*** Provided information Section Begins ***
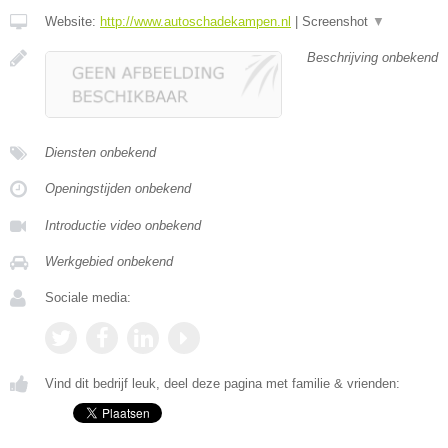
Website:
http://www.autoschadekampen.nl
|
Screenshot
▼
Beschrijving onbekend
Diensten onbekend
Openingstijden onbekend
Introductie video onbekend
Werkgebied onbekend
Sociale media:
Vind dit bedrijf leuk, deel deze pagina met familie & vrienden:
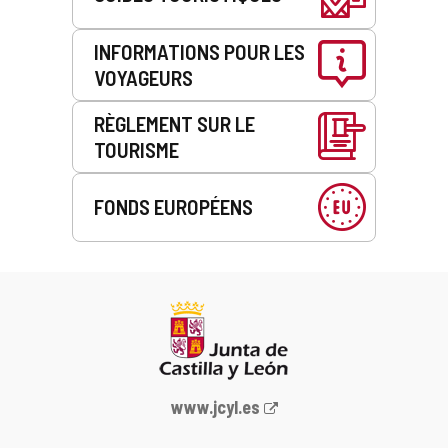
INFORMATIONS POUR LES
VOYAGEURS
RÈGLEMENT SUR LE
TOURISME
FONDS EUROPÉENS
Portail
www.jcyl.es
Web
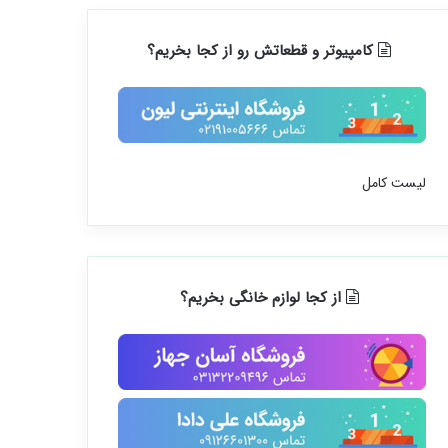
کامپیوتر و قطعاتش رو از کجا بخریم؟
لیست کامل
از کجا لوازم خانگی بخریم؟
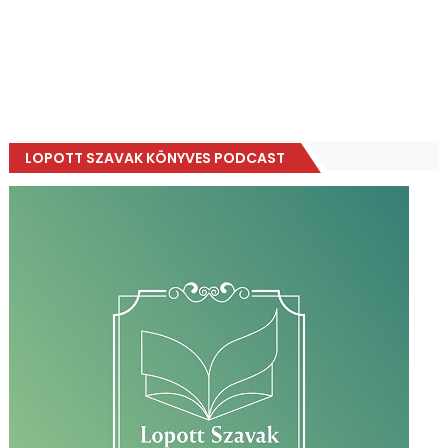
LOPOTT SZAVAK KÖNYVES PODCAST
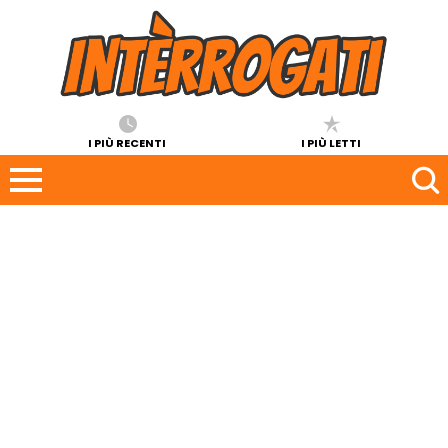
I PIÙ RECENTI
I PIÙ LETTI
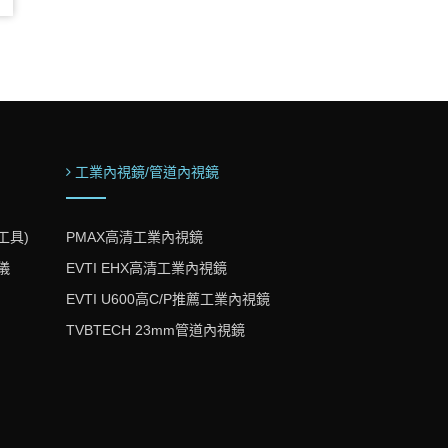
系
工業內視鏡/管道內視鏡
工具)
PMAX高清工業內視鏡
儀
EVTI EHX高清工業內視鏡
EVTI U600高C/P推薦工業內視鏡
TVBTECH 23mm管道內視鏡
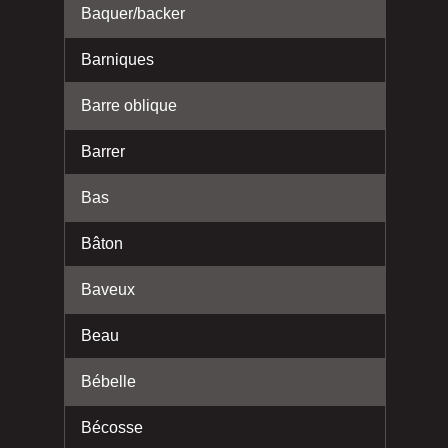
Baquer/backer
Barniques
Barre oblique
Barrer
Bas
Bâton
Baveux
Beau
Bébelle
Bécosse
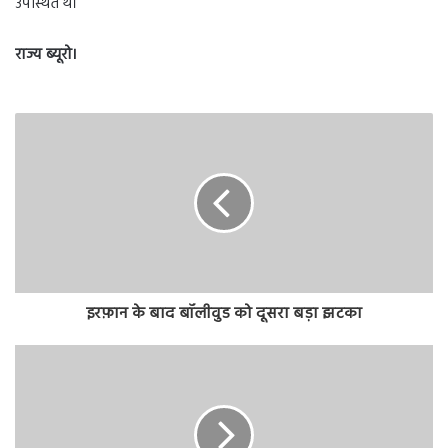
उपस्थित थे।
राज्य ब्यूरो।
इरफ़ान के बाद बॉलीवुड को दूसरा बड़ा झटका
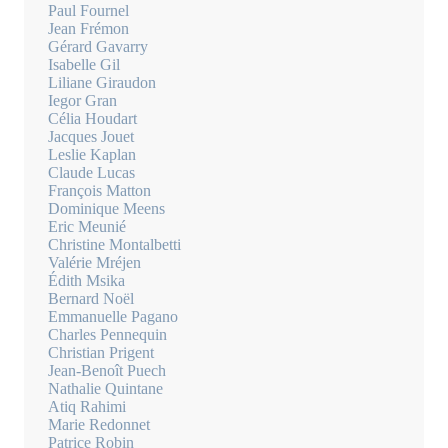
Paul Fournel
Jean Frémon
Gérard Gavarry
Isabelle Gil
Liliane Giraudon
Iegor Gran
Célia Houdart
Jacques Jouet
Leslie Kaplan
Claude Lucas
François Matton
Dominique Meens
Eric Meunié
Christine Montalbetti
Valérie Mréjen
Édith Msika
Bernard Noël
Emmanuelle Pagano
Charles Pennequin
Christian Prigent
Jean-Benoît Puech
Nathalie Quintane
Atiq Rahimi
Marie Redonnet
Patrice Robin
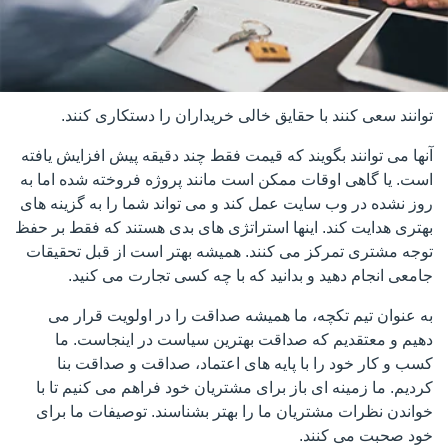
توانند سعی کنند با حقایق خالی خریداران را دستکاری کنند.
آنها می توانند بگویند که قیمت فقط چند دقیقه پیش افزایش یافته
است. یا گاهی اوقات ممکن است مانند پروژه فروخته شده اما به
روز نشده در وب سایت عمل کند و می تواند شما را به گزینه های
بهتری هدایت کند. اینها استراتژی های بدی هستند که فقط بر حفظ
توجه مشتری تمرکز می کنند. همیشه بهتر است از قبل تحقیقات
جامعی انجام دهید و بدانید که با چه کسی تجارت می کنید.
به عنوان تیم تکچه، ما همیشه صداقت را در اولویت قرار می
دهیم و معتقدیم که صداقت بهترین سیاست در اینجاست. ما
کسب و کار خود را با پایه های اعتماد، صداقت و صداقت بنا
کردیم. ما زمینه ای باز برای مشتریان خود فراهم می کنیم تا با
خواندن نظرات مشتریان ما را بهتر بشناسند. توصیفات ما برای
خود صحبت می کنند.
*** Provided information Section Ends ***
▶ _Aim of the task_:
Show every line above in which the word "بخریم" appears.

▶ _Written reply_:
کامپیوتر و قطعاتش رو از کجا بخریم؟
از کجا لوازم خانگی بخریم؟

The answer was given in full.